Segment Start: SUPPLIED ENTRIES

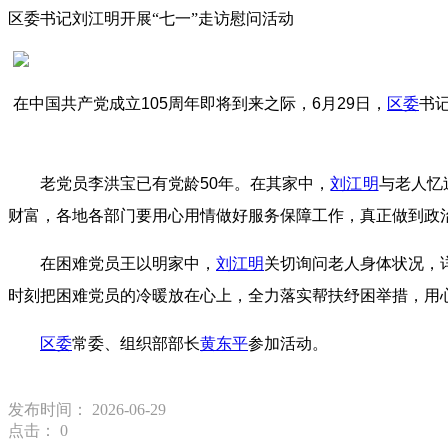
区委书记刘江明开展“七一”走访慰问活动
在中国共产党成立105周年即将到来之际，6月29日，
区委
书
老党员李洪宝已有党龄50年。在其家中，
刘江明
与老人忆
财富，各地各部门要用心用情做好服务保障工作，真正做到政
在困难党员王以明家中，
刘江明
关切询问老人身体状况，
时刻把困难党员的冷暖放在心上，全力落实帮扶纾困举措，用
区委
常委、组织部部长
黄东平
参加活动。
发布时间： 2026-06-29
点击：
0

Segment End: SUPPLIED ENTRIES

EXERCISE OBJECTIVE:
Extract every line from the one containing "财富，各地各部门要用心用情做好服务保障工作，真正做到政" to the end of the entries, including both of those lines, exactly as given and with nothing added.

TASK OUTPUT:
财富，各地各部门要用心用情做好服务保障工作，真正做到政
在困难党员王以明家中，
刘江明
关切询问老人身体状况，
时刻把困难党员的冷暖放在心上，全力落实帮扶纾困举措，用
区委
常委、组织部部长
黄东平
参加活动。
发布时间： 2026-06-29
点击：
0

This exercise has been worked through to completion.